■ What is required: Extract each line of the material that follows exactly and omit its pictures.

+ + + + + + +

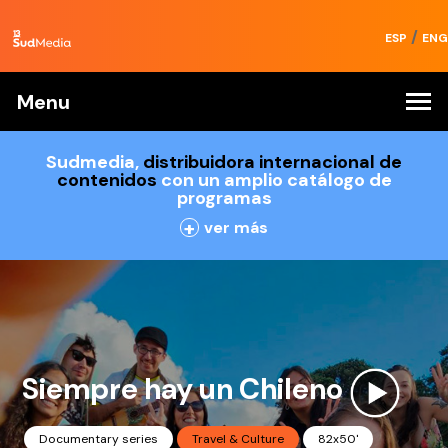
/
ESP
ENG
Menu
Sudmedia,
distribuidora internacional de
contenidos
con un amplio catálogo de
programas
+
ver más
Siempre hay un Chileno
Documentary series
Travel & Culture
82x50'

+ + + + + + +

■ Written solution:
/
ESP
ENG
Menu
Sudmedia,
distribuidora internacional de
contenidos
con un amplio catálogo de
programas
+
ver más
Siempre hay un Chileno
Documentary series
Travel & Culture
82x50'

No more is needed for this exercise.